Pictures must not appear in your answer. Write out exactly the lines from the one with "自分や同僚のアバターが" through the last line of the entries below.

• _Stored data_:
____________________

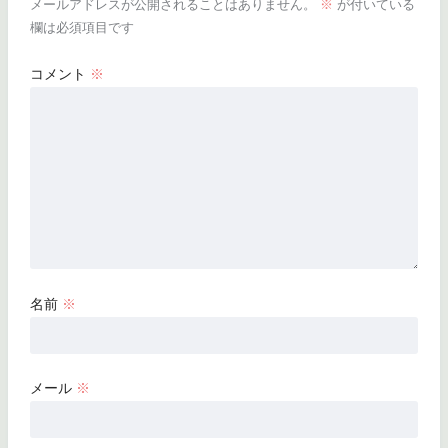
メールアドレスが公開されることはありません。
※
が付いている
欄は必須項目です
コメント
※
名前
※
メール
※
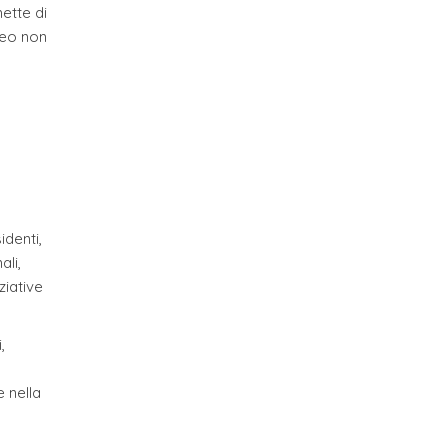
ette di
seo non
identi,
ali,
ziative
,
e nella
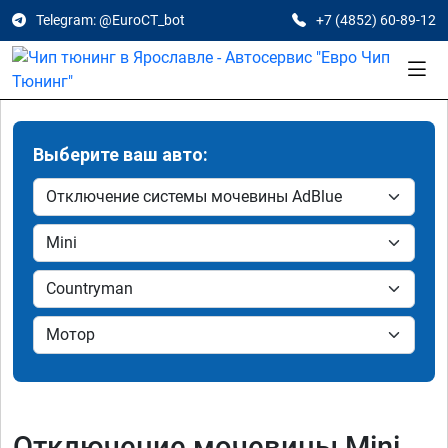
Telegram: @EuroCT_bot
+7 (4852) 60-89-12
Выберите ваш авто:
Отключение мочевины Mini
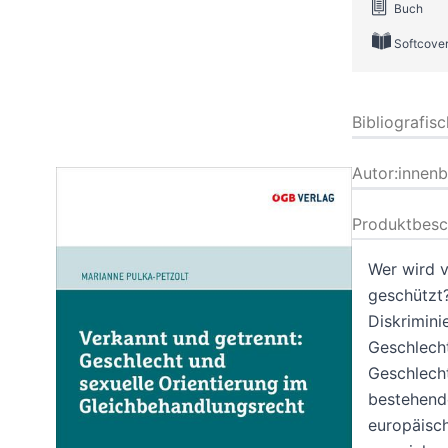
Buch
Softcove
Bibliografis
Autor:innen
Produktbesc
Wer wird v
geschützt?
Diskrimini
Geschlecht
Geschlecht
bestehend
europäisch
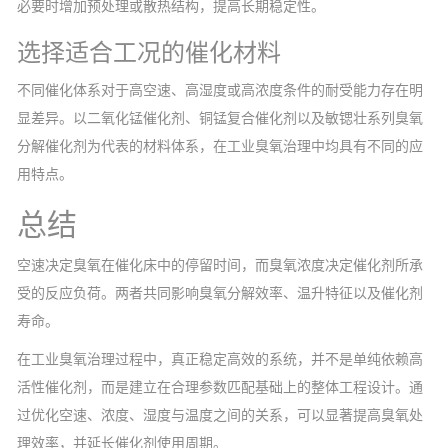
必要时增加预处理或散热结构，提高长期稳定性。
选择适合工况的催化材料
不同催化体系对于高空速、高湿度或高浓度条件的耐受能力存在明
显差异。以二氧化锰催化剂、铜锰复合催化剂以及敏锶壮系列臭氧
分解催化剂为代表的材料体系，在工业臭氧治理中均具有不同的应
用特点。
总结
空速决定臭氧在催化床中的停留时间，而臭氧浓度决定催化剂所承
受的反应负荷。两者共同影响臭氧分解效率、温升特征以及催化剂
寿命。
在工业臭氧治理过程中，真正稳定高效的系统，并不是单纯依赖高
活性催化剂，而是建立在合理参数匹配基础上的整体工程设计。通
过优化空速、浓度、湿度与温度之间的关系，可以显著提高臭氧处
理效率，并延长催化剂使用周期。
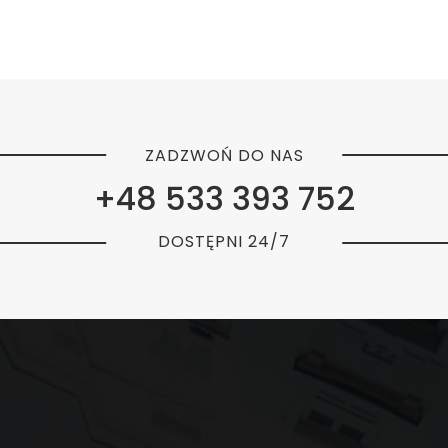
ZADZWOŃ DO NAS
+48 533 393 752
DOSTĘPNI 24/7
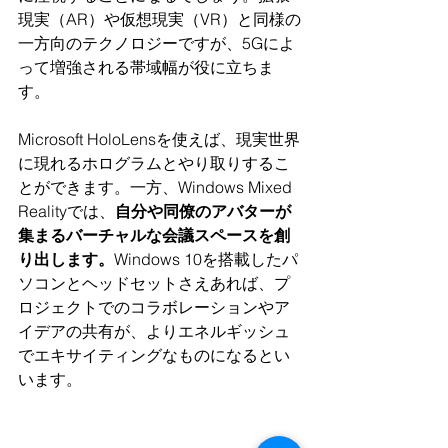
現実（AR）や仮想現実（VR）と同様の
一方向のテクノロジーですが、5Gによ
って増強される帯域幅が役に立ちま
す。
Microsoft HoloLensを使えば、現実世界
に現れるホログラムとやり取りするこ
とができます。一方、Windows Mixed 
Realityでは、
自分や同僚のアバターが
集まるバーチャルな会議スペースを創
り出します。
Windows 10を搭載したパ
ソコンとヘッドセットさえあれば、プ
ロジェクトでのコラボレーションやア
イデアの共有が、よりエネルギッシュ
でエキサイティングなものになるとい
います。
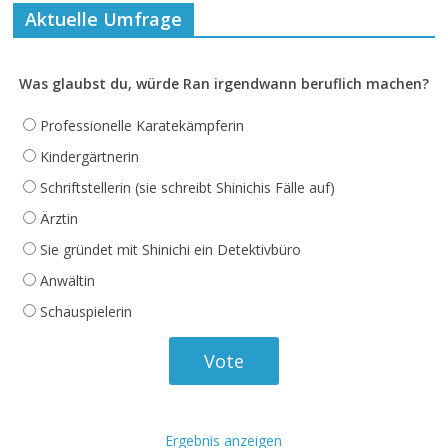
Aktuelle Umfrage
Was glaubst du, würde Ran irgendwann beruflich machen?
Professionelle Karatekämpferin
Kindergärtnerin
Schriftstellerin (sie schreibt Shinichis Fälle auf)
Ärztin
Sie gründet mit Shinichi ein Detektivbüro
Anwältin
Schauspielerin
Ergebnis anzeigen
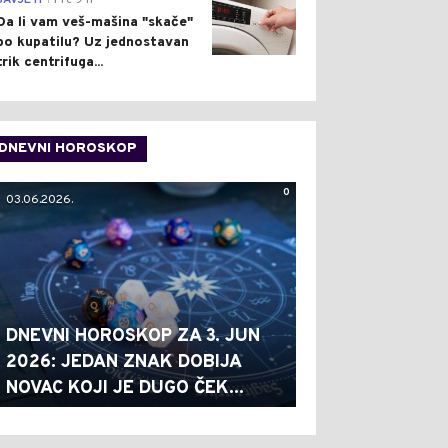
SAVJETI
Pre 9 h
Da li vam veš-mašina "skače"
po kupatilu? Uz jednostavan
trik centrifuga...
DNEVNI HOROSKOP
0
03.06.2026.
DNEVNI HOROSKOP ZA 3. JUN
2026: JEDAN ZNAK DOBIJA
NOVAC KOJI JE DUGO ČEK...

____________________

• _Answer section_:
自分や同僚のアバターが
集まるバーチャルな会議スペースを創
り出します。
Windows 10を搭載したパ
ソコンとヘッドセットさえあれば、プ
ロジェクトでのコラボレーションやア
イデアの共有が、よりエネルギッシュ
でエキサイティングなものになるとい
います。
Aktuelle Umfrage
Was glaubst du, würde Ran irgendwann beruflich machen?
Professionelle Karatekämpferin
Kindergärtnerin
Schriftstellerin (sie schreibt Shinichis Fälle auf)
Ärztin
Sie gründet mit Shinichi ein Detektivbüro
Anwältin
Schauspielerin
Ergebnis anzeigen
SAVJETI
Pre 9 h
Da li vam veš-mašina "skače"
po kupatilu? Uz jednostavan
trik centrifuga...
DNEVNI HOROSKOP
0
03.06.2026.
DNEVNI HOROSKOP ZA 3. JUN
2026: JEDAN ZNAK DOBIJA
NOVAC KOJI JE DUGO ČEK...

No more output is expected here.